**Directions:** The data is to be repeated exactly, with the images removed.

Records from a dataset:
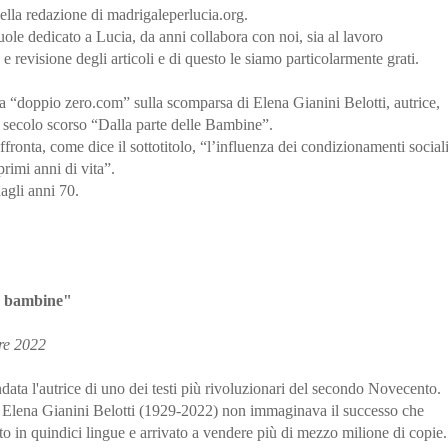
ella redazione di madrigaleperlucia.org.
ole dedicato a Lucia, da anni collabora con noi, sia al lavoro
 e revisione degli articoli e di questo le siamo particolarmente grati.
a “doppio zero.com” sulla scomparsa di Elena Gianini Belotti, autrice,
 del secolo scorso “Dalla parte delle Bambine”.
fronta, come dice il sottotitolo, “l’influenza dei condizionamenti social
rimi anni di vita”.
agli anni 70.
le bambine"
re 2022
ndata l'autrice di uno dei testi più rivoluzionari del secondo Novecento.
, Elena Gianini Belotti (1929-2022) non immaginava il successo che
to in quindici lingue e arrivato a vendere più di mezzo milione di copie.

**Output for this exercise:**
ella redazione di madrigaleperlucia.org.
ole dedicato a Lucia, da anni collabora con noi, sia al lavoro
 e revisione degli articoli e di questo le siamo particolarmente grati.
a “doppio zero.com” sulla scomparsa di Elena Gianini Belotti, autrice,
 del secolo scorso “Dalla parte delle Bambine”.
fronta, come dice il sottotitolo, “l’influenza dei condizionamenti social
rimi anni di vita”.
agli anni 70.
le bambine"
re 2022
ndata l'autrice di uno dei testi più rivoluzionari del secondo Novecento.
, Elena Gianini Belotti (1929-2022) non immaginava il successo che
to in quindici lingue e arrivato a vendere più di mezzo milione di copie.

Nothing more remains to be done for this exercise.